In our [Harvard Government Performance Lab] work, we have found that in every state and local government social service agency with which we have worked there are multiple officials who understand that some interventions in their field are “evidence based” and others are not. Moreover, although I am not aware of any comprehensive time series on the number of rigorous impact evaluations of U.S. social policy interventions completed per year, it certainly appears that the pace at which evaluation evidence is being developed is increasing.
But he quickly shifts to some practical criticisms of this approach:
And yet all of this momentum does not seem to be enough to move the dial on challenging social problems. Part of the problem is that we need a lot more innovation, experimentation, and evidence — at least 20 times what we are currently producing. Most evaluations of social programs find disappointing results, and a large portion of programs that look successful in an initial evaluation fail in replication. So we need to innovate and test at a much more rapid pace. Another part of the problem is that even when successful interventions are discovered governments don’t fund them at scale. Yet another part of the problem is that evidence becomes stale very quickly. … Finally, even the best models can fail when delivered on a large scale if staff quality and other implementation details are not sustained at the level of the original experiment.
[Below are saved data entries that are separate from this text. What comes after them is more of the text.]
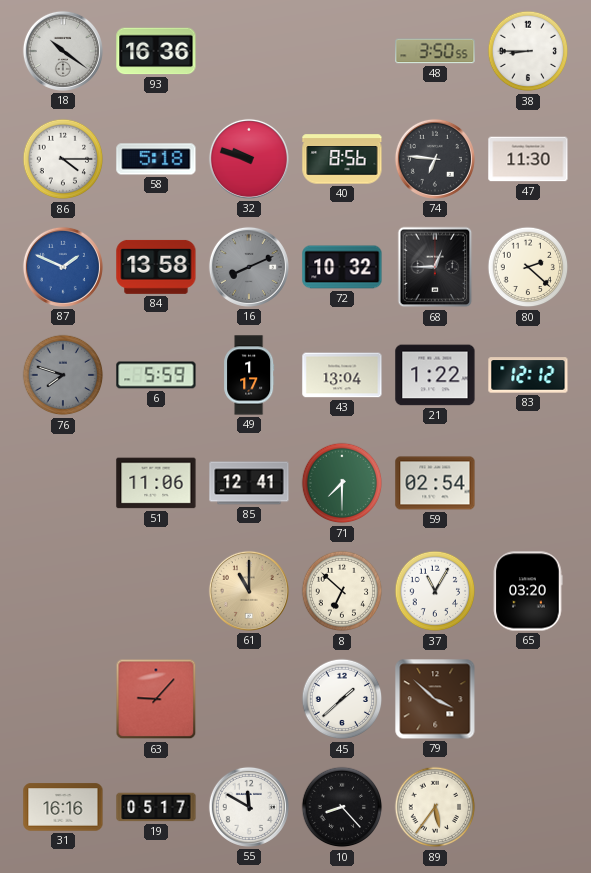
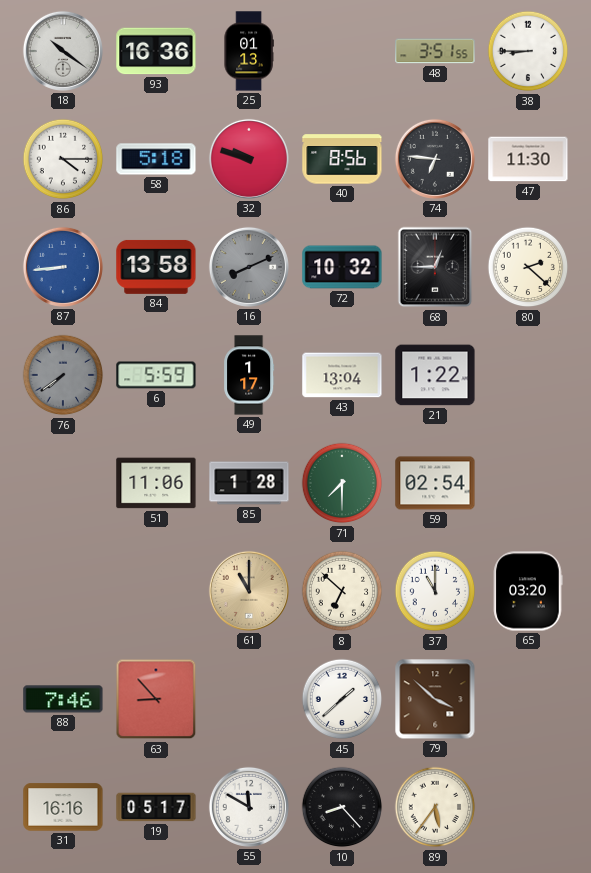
25: none -> 01:13
48: 3:50 -> 3:51
87: 1:49 -> 8:44
76: 7:48 -> 7:39
83: 12:12 -> none
85: 12:41 -> 1:28
37: 11:05 -> 11:00
88: none -> 7:46
63: 9:07 -> 8:53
He then proposes a broader approach:
Impact evaluations, while extremely valuable, are a relatively small portion of the hard work that needs to be done with data and data analysis if we are going to move the dial on difficult social problems. Human service agencies need to be making greater use of data and analysis throughout their operations. Moreover, the rhetoric about using evidence to find out “what works” orients policy makers incorrectly toward thinking that program effectiveness is a static concept and that the budget process is the primary way to achieve greater effectiveness.
Instead, political leaders should be reviewing data on whether programs are doing better this month than last month (or this year than last year) and holding agencies accountable for re-engineering their processes and those of their contractors to produce continually rising performance trends over time.
To do this, Liebman proposes a solution he calls “active contract management,” which combines “high frequency review of data and regular collaborative meetings between government agency staff and service providers.” The process includes the following four steps, which he proposes for state governments:
- Identifying a target population and hypotheses about policy interventions that could potentially affect the policy issue in question;
- Using data on risk levels and intervention cost effectiveness to refer the right people to the right services;
- Tracking services in real time and collaborating with service providers; and
- Annually comparing outcomes for individuals referred to different services to make decisions about how to allocate resources and adjust referrals.
The core of the process is data-driven performance-based management, a technique that has been promoted by his colleague Bob Behn at Harvard and Harry Hatry at the Urban Institute, among others.
Liebman acknowledges some of the challenges in data-driven decision making, but believes they can be resolved.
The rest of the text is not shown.